AI can do diagrams, but this aren’t technical diagrams, neither solo diagrams made by one person.
This are Business Models that MUST be designed in real-time collaborative sessions between devs and business people, where business people will be the ones designing it and devs just asking relevant questions, otherwise we will want to think in technical terms and will let them slip into the Business Model, and that MUST NOT happen.
This Business Model main goals are to bridge the gap between business and developers with a shared language that everyone understands and from where ambiguity MUST be removed. The Business Model will then be used by developers to implement the solution, and they can even use it to auto-generate the boilerplate code, and if you are using AI, then it is reasonably good at doing it from this models.
The Business Model is the source of truth that everyone can use in the organisation to refer to Business Capabilities, their processes, actions and how decisions are mad, based in which rules and what are the expected outcomes/facts.

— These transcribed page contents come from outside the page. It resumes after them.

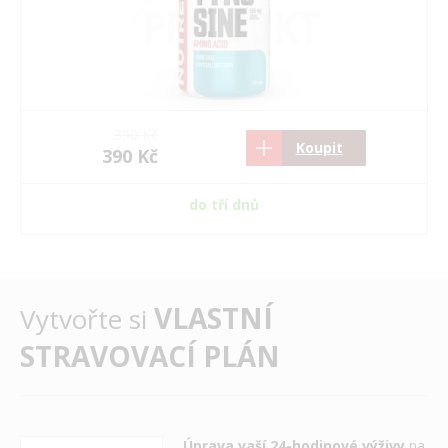
390 Kč
Koupit
390 Kč
do tří dnů
VLASTNÍ
Vytvořte si
STRAVOVACÍ PLÁN
Úprava vaší 24-hodinové výživy
na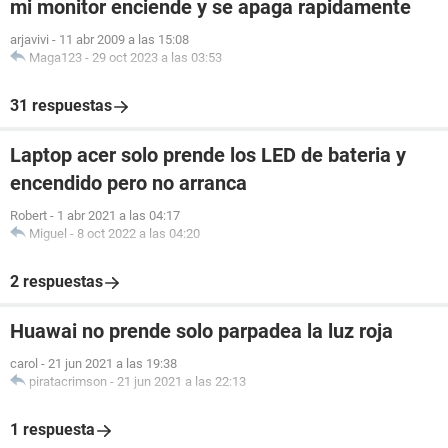
mi monitor enciende y se apaga rapidamente
arjavivi
-
11 abr 2009 a las 15:08
Maga123
-
29 oct 2023 a las 03:53
31 respuestas
Laptop acer solo prende los LED de bateria y
encendido pero no arranca
Robert
-
1 abr 2021 a las 04:17
Miguel
-
8 oct 2022 a las 04:20
2 respuestas
Huawai no prende solo parpadea la luz roja
carol
-
21 jun 2021 a las 19:38
piratacrimson
-
21 jun 2021 a las 22:13
1 respuesta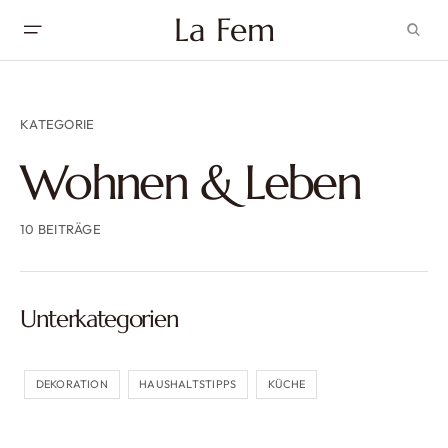
La Fem
KATEGORIE
Wohnen & Leben
10 BEITRÄGE
Unterkategorien
DEKORATION
HAUSHALTSTIPPS
KÜCHE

When this document isn’t representing any-more the real-world of the organisation it MUST be updated and a new version created.
Not to be a gatekeeper but “vibe engineering” strikes me as an oxymoron. Vibe is associated with loose and intuitional. Engineering is precise and provable. I can’t tell anyone else what to do or think but I do find the term “vibe engineering” a bit troubling.
It’s meant to distinguish between “vibe coding”, which anyone with access to an LLM can do — irrespective of their technical acumen — and whatever else you might call what an experienced developer who knows how to properly use LLMs is capable of doing.
Does that make sense, or would like like me to elaborate?